[Opening DATA section]

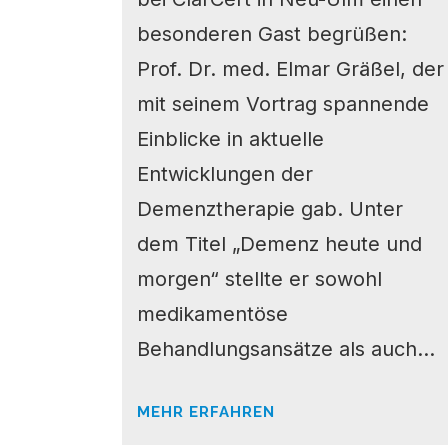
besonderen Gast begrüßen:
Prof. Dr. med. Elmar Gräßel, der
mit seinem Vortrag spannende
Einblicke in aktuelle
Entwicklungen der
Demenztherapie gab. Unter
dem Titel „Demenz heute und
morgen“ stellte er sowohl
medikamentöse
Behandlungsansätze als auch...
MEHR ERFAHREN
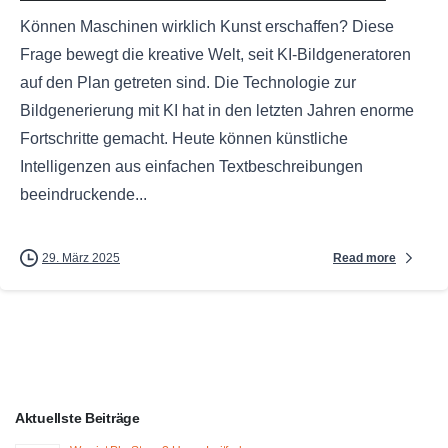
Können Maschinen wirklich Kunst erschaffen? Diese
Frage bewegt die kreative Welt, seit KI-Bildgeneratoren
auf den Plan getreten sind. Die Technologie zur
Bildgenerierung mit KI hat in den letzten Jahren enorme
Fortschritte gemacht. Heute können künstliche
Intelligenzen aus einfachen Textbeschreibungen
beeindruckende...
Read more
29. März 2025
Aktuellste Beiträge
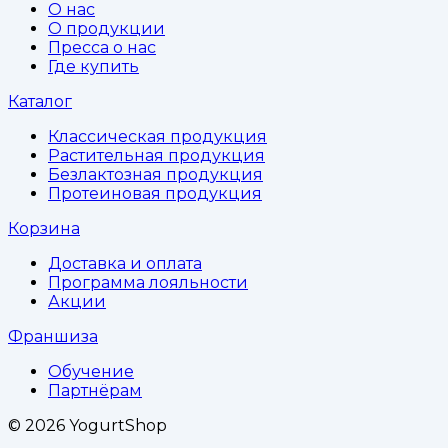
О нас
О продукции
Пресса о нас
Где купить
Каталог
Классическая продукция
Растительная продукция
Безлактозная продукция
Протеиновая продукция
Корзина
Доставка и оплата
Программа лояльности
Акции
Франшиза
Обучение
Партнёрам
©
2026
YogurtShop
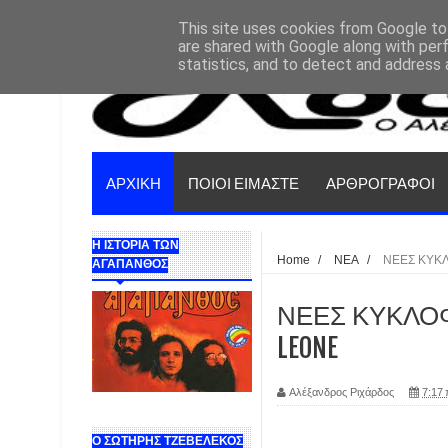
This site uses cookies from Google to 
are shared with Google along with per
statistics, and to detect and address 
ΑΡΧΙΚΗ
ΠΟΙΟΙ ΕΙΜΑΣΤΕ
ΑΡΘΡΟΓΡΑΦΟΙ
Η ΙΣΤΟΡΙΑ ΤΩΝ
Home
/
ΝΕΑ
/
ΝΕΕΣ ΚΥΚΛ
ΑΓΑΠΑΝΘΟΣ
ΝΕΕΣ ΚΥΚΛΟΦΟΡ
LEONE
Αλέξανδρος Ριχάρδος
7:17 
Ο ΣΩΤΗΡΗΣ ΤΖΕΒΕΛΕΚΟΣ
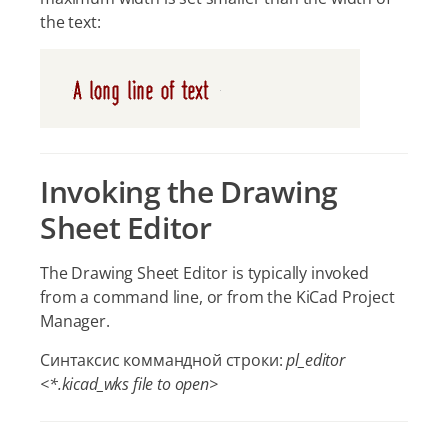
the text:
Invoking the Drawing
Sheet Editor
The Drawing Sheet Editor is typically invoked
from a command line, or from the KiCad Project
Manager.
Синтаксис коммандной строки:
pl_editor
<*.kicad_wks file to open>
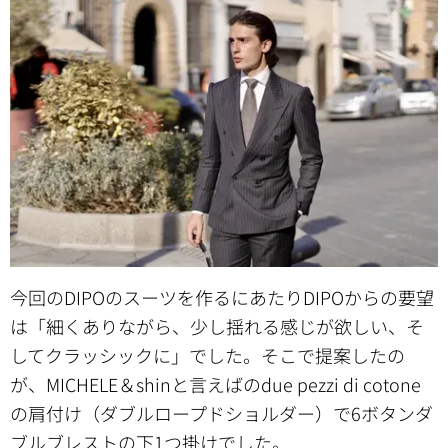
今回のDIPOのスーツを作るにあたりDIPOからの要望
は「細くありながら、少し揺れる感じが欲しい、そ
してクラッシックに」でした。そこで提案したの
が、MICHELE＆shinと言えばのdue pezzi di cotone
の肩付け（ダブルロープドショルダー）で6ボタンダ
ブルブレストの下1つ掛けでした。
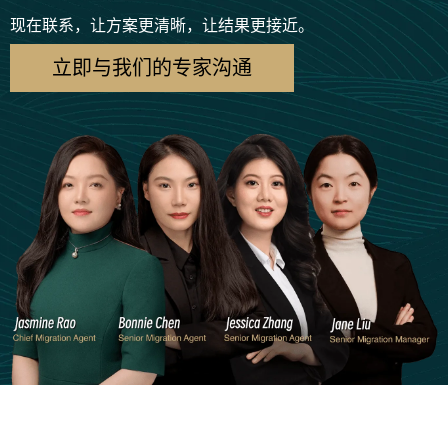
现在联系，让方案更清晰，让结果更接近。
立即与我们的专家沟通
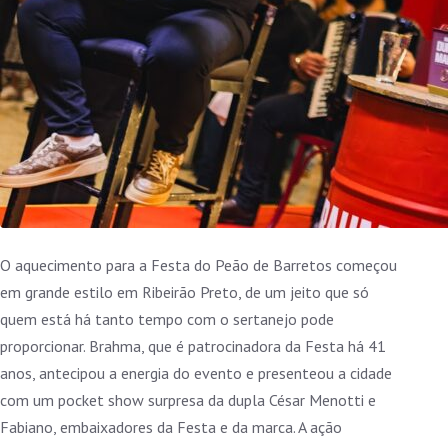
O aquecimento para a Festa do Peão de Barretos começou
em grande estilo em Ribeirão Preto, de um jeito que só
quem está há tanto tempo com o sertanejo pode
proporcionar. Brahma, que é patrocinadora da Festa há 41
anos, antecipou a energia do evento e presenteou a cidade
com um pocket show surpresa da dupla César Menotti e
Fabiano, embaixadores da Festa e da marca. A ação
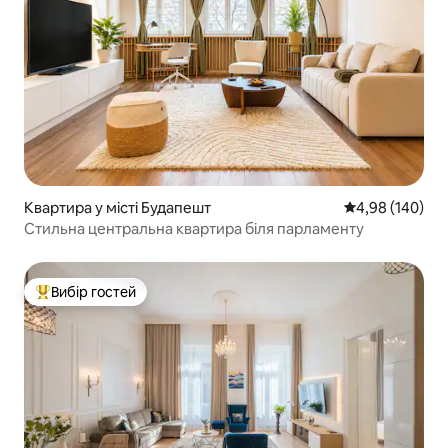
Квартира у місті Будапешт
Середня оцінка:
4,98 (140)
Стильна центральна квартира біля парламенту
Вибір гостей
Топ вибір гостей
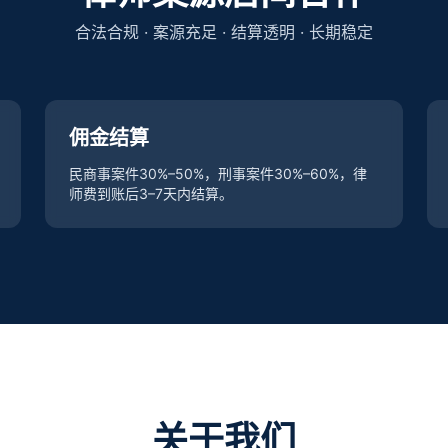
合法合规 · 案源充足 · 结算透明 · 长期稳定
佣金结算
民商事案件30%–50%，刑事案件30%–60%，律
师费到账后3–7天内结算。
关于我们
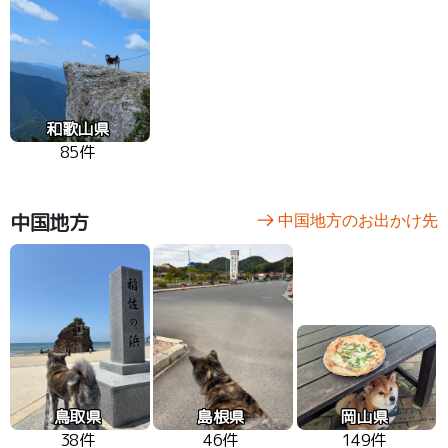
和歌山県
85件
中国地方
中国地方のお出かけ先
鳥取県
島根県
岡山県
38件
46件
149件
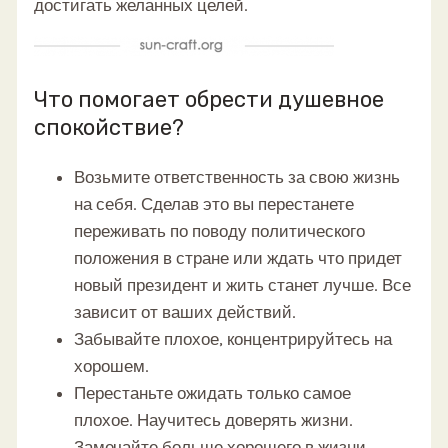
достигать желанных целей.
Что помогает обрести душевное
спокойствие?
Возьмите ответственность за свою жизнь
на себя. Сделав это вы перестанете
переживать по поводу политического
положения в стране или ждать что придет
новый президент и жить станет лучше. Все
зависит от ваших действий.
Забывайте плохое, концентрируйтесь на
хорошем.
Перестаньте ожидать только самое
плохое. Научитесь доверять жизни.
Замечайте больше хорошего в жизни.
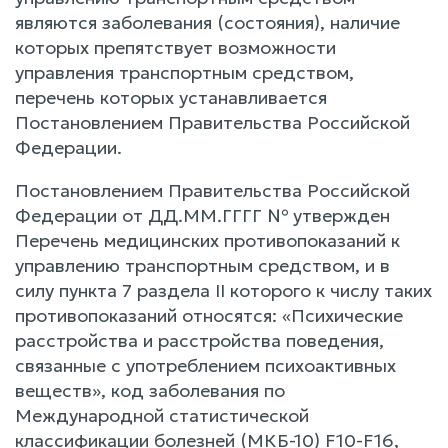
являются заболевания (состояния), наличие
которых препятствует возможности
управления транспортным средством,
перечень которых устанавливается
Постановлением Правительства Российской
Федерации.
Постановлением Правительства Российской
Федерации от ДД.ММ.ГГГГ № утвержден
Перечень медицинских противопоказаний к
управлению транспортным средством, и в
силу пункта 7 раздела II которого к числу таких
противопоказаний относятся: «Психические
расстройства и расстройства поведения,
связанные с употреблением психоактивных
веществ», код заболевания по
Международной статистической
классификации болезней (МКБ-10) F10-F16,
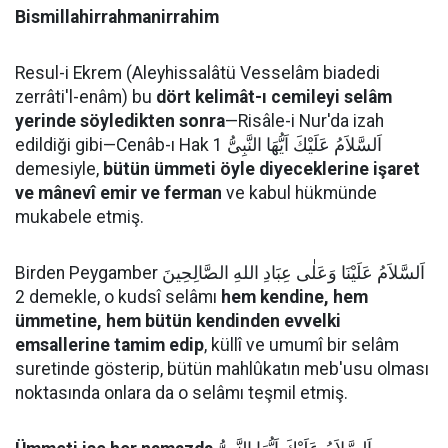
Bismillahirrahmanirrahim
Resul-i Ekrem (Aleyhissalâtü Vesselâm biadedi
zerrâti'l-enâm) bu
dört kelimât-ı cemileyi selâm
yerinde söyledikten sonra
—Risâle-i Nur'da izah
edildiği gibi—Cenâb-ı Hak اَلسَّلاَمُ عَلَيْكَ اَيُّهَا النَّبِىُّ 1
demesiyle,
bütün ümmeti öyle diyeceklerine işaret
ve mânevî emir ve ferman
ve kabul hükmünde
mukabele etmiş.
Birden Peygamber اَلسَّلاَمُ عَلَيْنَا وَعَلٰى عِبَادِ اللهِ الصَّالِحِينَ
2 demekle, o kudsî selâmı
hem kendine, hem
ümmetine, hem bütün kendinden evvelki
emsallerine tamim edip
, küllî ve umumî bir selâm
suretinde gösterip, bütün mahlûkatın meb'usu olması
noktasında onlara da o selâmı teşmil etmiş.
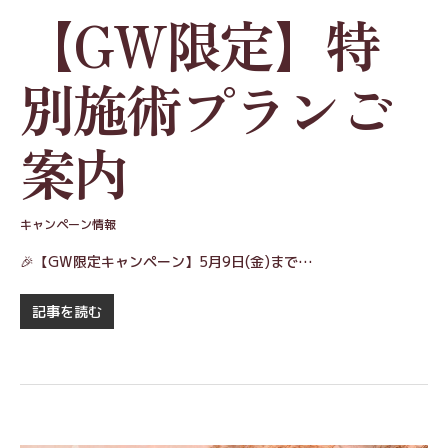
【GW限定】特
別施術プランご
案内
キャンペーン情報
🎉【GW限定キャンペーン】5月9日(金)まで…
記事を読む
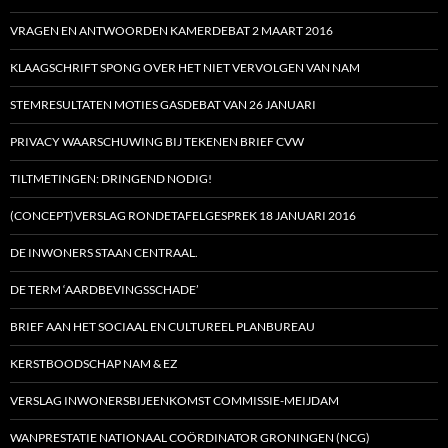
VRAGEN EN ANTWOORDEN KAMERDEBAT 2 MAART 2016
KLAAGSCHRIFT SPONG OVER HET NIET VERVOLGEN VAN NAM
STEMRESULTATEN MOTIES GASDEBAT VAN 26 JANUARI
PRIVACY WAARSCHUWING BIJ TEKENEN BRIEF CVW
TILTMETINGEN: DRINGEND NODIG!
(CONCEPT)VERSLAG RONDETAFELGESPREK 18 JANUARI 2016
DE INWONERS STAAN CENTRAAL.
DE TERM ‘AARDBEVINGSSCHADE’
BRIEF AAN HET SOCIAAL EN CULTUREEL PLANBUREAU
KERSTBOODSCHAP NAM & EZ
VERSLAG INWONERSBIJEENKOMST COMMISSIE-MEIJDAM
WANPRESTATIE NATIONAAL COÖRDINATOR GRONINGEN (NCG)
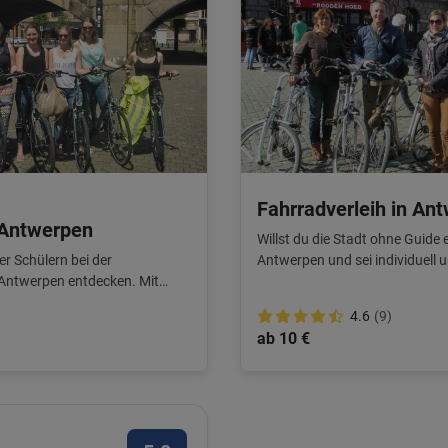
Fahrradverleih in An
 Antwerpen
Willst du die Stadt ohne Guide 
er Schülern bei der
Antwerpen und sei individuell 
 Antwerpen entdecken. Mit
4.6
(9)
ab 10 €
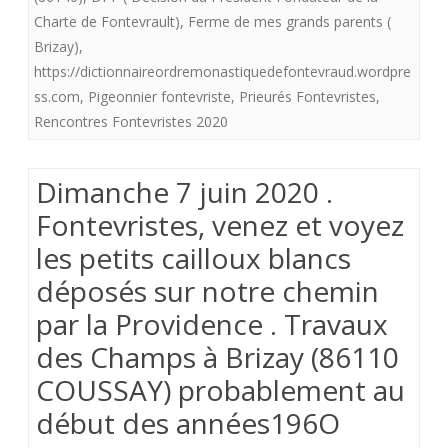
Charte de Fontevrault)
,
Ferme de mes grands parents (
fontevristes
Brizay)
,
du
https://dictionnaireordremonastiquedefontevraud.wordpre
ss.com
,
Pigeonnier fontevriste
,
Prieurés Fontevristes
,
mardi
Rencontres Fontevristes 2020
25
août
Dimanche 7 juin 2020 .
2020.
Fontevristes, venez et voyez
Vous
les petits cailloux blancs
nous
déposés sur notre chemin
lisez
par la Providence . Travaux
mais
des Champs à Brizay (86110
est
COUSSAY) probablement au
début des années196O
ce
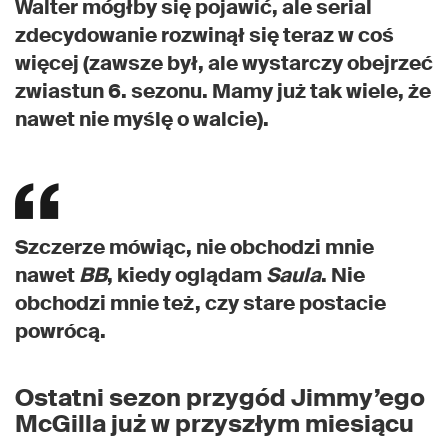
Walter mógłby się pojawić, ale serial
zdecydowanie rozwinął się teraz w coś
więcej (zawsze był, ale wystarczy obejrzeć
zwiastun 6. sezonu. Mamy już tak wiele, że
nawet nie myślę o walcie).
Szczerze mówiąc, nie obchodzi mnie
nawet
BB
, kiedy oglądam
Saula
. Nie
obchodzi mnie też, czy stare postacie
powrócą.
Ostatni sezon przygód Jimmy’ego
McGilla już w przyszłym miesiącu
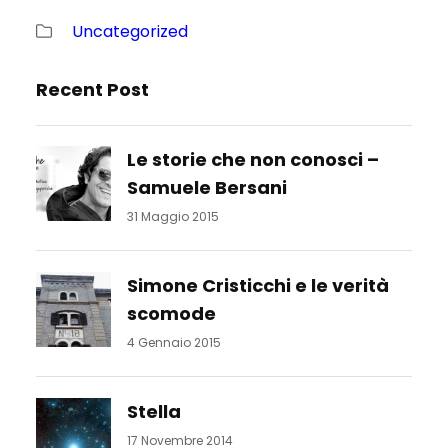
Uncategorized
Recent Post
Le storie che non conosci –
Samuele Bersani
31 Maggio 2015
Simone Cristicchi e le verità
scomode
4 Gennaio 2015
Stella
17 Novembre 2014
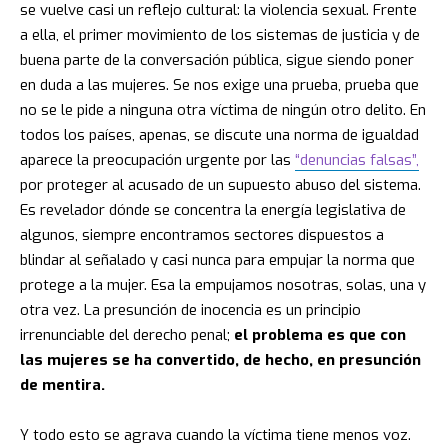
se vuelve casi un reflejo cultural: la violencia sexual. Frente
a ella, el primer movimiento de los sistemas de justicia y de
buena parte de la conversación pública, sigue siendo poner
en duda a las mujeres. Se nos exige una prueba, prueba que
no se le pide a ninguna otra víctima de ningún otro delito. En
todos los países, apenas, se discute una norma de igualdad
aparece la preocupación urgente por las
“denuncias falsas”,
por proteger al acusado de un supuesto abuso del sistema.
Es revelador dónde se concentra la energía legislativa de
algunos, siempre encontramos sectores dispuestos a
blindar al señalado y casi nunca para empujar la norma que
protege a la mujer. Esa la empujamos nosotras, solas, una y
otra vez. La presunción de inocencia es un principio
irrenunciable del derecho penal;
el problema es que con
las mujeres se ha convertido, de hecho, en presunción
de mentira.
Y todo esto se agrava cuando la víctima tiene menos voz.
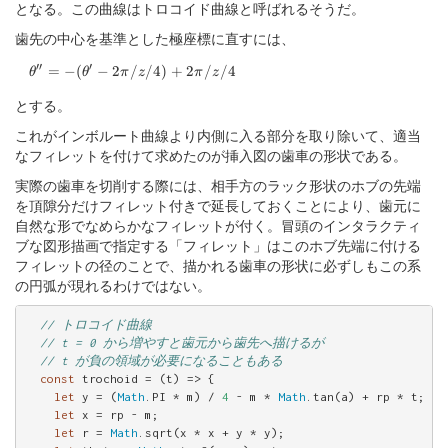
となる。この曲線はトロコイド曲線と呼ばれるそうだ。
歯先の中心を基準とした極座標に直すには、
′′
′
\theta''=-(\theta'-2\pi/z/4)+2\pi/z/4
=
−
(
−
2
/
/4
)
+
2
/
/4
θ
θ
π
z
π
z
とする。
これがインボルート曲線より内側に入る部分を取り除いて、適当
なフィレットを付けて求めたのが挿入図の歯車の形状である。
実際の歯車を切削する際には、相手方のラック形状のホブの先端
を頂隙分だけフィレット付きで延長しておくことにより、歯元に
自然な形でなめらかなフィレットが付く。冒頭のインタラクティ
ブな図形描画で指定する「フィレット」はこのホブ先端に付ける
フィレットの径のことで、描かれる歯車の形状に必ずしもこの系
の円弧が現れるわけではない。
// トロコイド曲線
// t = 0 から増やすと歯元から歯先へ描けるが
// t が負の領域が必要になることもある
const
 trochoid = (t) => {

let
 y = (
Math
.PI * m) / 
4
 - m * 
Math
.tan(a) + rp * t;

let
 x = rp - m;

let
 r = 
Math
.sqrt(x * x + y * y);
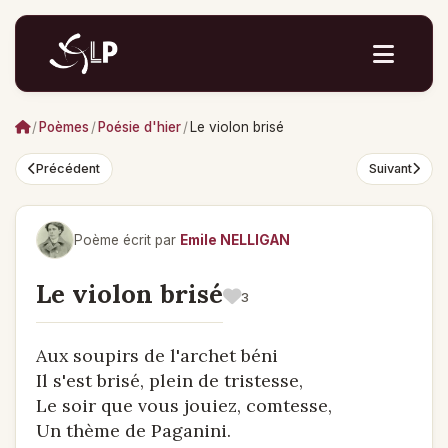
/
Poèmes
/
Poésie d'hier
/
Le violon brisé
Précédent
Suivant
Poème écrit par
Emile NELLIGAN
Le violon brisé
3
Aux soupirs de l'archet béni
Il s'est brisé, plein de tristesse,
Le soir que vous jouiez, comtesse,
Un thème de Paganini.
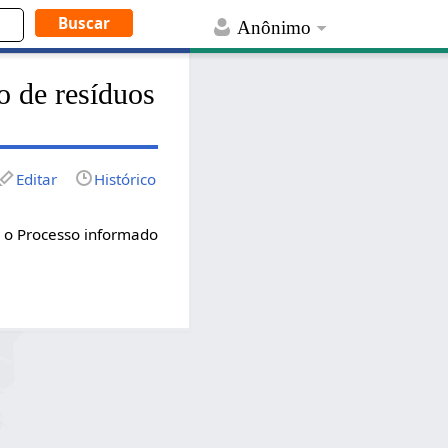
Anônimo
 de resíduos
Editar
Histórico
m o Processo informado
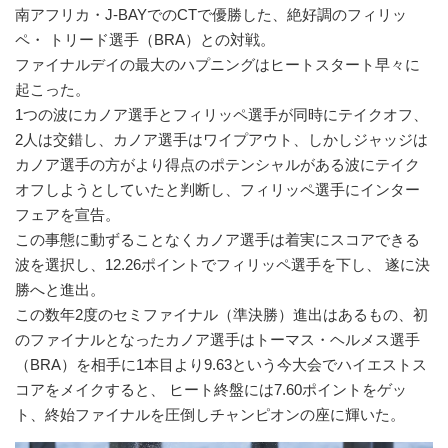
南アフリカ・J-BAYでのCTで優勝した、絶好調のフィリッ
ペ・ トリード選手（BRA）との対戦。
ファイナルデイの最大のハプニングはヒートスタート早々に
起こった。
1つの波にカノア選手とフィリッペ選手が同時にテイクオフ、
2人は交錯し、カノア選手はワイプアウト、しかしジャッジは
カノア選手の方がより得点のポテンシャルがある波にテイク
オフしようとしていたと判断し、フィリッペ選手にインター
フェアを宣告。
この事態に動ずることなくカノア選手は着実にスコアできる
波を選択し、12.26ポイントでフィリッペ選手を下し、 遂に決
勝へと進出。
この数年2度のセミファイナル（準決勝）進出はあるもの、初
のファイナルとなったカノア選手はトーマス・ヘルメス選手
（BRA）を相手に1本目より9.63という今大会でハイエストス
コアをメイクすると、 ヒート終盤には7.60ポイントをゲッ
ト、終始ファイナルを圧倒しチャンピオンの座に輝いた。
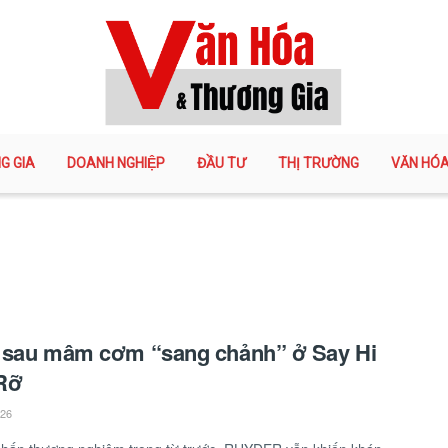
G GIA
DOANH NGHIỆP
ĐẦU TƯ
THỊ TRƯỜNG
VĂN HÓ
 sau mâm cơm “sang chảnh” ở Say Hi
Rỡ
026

[Closing DATA section]

Nothing but the lines from the start of the records through the line holding "anos, antecipou a" should be printed, exactly as written and with the pictures left out.

**EXERCISE OUTPUT**
besonderen Gast begrüßen:
Prof. Dr. med. Elmar Gräßel, der
mit seinem Vortrag spannende
Einblicke in aktuelle
Entwicklungen der
Demenztherapie gab. Unter
dem Titel „Demenz heute und
morgen“ stellte er sowohl
medikamentöse
Behandlungsansätze als auch...
MEHR ERFAHREN
Können Maschinen wirklich Kunst erschaffen? Diese
Frage bewegt die kreative Welt, seit KI-Bildgeneratoren
auf den Plan getreten sind. Die Technologie zur
Bildgenerierung mit KI hat in den letzten Jahren enorme
Fortschritte gemacht. Heute können künstliche
Intelligenzen aus einfachen Textbeschreibungen
beeindruckende...
Read more
29. März 2025
Aktuellste Beiträge
О нас
О продукции
Пресса о нас
Где купить
Каталог
Классическая продукция
Растительная продукция
Безлактозная продукция
Протеиновая продукция
Корзина
Доставка и оплата
Программа лояльности
Акции
Франшиза
Обучение
Партнёрам
©
2026
YogurtShop
This site uses cookies from Google to 
are shared with Google along with per
statistics, and to detect and address 
ΑΡΧΙΚΗ
ΠΟΙΟΙ ΕΙΜΑΣΤΕ
ΑΡΘΡΟΓΡΑΦΟΙ
Η ΙΣΤΟΡΙΑ ΤΩΝ
Home
/
ΝΕΑ
/
ΝΕΕΣ ΚΥΚΛ
ΑΓΑΠΑΝΘΟΣ
ΝΕΕΣ ΚΥΚΛΟΦΟΡ
LEONE
Αλέξανδρος Ριχάρδος
7:17 
Ο ΣΩΤΗΡΗΣ ΤΖΕΒΕΛΕΚΟΣ
the text:
Invoking the Drawing
Sheet Editor
The Drawing Sheet Editor is typically invoked
from a command line, or from the KiCad Project
Manager.
Синтаксис коммандной строки:
pl_editor
<*.kicad_wks file to open>
今回のDIPOのスーツを作るにあたりDIPOからの要望
は「細くありながら、少し揺れる感じが欲しい、そ
してクラッシックに」でした。そこで提案したの
が、MICHELE＆shinと言えばのdue pezzi di cotone
の肩付け（ダブルロープドショルダー）で6ボタンダ
ブルブレストの下1つ掛けでした。
现在联系，让方案更清晰，让结果更接近。
立即与我们的专家沟通
O aquecimento para a Festa do Peão de Barretos começou
em grande estilo em Ribeirão Preto, de um jeito que só
quem está há tanto tempo com o sertanejo pode
proporcionar. Brahma, que é patrocinadora da Festa há 41
anos, antecipou a energia do evento e presenteou a cidade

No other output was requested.